**Given data:**
_____

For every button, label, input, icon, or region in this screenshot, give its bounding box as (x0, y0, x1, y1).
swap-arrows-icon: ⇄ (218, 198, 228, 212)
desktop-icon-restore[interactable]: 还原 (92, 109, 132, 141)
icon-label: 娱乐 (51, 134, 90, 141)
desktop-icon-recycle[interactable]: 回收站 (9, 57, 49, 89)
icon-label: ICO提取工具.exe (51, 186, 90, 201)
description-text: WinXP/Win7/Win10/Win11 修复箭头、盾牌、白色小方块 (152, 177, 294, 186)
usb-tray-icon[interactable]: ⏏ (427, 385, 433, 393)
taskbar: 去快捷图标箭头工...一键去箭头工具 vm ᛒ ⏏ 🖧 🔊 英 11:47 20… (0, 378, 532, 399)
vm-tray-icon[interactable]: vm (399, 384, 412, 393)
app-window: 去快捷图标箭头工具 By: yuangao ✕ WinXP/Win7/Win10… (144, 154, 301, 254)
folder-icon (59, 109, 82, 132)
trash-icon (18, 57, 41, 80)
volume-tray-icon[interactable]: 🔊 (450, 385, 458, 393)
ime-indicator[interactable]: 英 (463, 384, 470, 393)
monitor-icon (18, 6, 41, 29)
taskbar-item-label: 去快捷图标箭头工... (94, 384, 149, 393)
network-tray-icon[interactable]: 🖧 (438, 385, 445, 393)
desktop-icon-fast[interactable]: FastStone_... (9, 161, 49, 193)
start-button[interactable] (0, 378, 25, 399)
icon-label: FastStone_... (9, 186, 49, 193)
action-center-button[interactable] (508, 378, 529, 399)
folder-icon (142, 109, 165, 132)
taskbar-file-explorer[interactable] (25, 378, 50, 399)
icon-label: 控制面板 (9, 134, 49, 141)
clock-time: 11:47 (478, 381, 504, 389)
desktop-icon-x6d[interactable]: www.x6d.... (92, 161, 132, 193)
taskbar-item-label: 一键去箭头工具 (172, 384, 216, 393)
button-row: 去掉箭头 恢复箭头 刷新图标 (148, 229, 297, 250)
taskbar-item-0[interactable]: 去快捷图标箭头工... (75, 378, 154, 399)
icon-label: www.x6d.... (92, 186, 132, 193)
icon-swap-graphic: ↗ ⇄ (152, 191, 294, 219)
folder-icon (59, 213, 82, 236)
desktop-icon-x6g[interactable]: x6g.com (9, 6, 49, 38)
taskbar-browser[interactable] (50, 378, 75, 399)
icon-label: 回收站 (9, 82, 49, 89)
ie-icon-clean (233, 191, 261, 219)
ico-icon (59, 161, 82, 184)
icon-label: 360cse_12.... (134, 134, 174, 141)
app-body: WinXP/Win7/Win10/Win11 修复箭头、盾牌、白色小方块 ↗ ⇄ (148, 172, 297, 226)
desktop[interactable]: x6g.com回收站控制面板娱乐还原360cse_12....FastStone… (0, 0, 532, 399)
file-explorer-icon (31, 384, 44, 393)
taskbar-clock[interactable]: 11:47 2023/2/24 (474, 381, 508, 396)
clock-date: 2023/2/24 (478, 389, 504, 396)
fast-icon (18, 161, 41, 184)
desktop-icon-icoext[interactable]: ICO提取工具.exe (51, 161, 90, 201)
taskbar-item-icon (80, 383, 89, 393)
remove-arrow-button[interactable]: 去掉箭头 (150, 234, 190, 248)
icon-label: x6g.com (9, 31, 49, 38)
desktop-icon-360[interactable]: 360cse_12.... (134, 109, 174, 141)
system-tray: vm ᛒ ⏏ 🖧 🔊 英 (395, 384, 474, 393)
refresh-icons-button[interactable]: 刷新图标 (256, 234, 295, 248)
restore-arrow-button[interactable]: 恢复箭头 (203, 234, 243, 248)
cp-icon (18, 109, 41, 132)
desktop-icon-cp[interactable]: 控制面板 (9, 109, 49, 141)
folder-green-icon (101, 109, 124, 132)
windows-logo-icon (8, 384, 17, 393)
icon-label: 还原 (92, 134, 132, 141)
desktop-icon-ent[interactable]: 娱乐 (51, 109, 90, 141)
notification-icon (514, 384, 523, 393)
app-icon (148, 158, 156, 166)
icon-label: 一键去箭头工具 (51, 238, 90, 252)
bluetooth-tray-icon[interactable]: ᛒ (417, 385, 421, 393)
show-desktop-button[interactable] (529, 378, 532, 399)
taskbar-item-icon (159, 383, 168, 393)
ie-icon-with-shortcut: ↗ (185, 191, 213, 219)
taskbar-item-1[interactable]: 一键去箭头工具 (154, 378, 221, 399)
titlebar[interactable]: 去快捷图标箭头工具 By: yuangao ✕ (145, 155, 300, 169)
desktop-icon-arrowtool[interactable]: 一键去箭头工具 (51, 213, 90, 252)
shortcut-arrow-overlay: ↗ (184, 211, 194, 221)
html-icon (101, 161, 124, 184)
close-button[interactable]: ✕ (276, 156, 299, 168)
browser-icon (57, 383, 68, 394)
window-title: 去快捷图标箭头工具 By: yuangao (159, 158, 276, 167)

_____

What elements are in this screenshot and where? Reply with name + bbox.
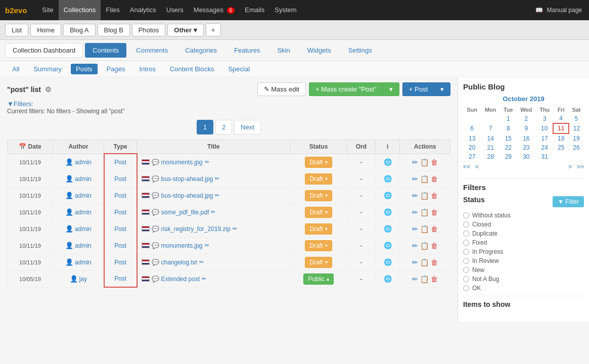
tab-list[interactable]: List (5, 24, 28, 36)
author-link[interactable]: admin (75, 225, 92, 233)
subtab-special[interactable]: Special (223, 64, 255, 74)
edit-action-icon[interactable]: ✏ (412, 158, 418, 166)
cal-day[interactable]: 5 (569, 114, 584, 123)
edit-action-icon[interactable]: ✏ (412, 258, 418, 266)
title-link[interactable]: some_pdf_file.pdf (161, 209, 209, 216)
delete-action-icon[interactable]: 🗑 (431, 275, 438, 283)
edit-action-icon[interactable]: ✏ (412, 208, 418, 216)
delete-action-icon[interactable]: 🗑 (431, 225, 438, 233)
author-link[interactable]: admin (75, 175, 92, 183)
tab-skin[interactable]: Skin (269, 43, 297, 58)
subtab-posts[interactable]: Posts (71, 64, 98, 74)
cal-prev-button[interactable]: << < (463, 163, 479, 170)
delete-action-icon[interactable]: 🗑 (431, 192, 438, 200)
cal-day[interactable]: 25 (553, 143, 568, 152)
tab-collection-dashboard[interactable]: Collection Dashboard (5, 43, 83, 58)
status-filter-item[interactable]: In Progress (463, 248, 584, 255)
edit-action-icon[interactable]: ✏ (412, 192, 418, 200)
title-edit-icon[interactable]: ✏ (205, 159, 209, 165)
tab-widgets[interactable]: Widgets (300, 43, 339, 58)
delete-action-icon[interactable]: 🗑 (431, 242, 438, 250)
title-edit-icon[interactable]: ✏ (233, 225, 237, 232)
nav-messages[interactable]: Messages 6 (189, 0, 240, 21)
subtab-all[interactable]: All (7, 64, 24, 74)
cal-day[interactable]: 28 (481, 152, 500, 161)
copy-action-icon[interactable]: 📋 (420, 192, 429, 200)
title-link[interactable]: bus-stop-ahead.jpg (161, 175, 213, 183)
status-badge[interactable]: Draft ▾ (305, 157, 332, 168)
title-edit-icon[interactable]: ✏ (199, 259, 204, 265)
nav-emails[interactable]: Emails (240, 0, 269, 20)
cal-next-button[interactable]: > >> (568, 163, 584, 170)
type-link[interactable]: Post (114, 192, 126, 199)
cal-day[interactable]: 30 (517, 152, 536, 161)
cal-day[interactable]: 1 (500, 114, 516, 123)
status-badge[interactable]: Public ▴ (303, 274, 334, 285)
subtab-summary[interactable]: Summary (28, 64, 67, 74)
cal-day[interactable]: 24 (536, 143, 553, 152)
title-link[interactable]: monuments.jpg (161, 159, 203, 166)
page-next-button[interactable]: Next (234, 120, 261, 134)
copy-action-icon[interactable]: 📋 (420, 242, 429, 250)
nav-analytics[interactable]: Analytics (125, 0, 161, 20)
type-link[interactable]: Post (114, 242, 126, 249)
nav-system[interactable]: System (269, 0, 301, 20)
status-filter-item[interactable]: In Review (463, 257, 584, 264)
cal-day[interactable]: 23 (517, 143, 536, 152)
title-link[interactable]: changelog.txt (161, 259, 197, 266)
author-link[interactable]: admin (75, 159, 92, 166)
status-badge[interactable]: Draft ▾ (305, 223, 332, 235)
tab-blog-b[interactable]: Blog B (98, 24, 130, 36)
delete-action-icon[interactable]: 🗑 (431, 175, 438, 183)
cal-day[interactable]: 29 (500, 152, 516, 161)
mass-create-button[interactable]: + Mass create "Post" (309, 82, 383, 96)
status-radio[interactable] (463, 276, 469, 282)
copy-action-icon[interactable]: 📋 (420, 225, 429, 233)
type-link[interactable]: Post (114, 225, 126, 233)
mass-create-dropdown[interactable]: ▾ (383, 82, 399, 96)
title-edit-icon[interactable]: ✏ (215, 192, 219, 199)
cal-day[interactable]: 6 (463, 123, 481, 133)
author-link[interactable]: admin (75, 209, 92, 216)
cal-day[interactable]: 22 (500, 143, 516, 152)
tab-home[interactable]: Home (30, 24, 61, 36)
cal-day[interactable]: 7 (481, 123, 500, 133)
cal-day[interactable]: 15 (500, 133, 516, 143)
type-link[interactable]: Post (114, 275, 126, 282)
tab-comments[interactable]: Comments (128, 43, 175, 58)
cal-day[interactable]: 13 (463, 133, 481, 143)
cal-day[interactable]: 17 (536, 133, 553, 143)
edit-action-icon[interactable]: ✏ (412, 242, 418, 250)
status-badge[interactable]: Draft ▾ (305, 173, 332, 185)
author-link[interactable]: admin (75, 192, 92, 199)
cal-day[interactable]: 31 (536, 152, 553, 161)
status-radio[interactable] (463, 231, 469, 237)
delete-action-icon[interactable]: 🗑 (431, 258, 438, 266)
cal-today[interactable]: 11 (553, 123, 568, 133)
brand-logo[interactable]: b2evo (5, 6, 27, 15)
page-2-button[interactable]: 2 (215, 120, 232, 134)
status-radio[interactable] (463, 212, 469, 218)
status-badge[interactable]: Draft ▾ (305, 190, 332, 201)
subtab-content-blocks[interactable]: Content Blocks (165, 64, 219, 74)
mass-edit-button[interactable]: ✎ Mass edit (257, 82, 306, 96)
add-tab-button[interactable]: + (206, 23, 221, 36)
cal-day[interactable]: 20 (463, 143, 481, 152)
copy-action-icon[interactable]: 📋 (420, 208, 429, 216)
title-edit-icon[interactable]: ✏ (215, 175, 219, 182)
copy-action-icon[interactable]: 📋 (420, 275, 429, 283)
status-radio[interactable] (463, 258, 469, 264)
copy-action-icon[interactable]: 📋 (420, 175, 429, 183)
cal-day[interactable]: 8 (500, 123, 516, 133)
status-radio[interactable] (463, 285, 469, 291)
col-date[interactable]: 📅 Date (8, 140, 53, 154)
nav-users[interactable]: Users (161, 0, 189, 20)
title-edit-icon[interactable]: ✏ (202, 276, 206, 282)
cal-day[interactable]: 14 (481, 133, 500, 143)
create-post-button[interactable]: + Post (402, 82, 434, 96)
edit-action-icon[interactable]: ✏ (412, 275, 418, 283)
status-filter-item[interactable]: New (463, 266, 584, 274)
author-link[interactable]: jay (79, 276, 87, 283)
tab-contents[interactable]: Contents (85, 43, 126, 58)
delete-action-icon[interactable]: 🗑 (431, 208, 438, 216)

_____

**What you are asked to do:**
All lines above that include the word "radio" must be copied into the answer.

**Answer box:**
status-radio[interactable] (463, 276, 469, 282)
status-radio[interactable] (463, 231, 469, 237)
status-radio[interactable] (463, 212, 469, 218)
status-radio[interactable] (463, 258, 469, 264)
status-radio[interactable] (463, 285, 469, 291)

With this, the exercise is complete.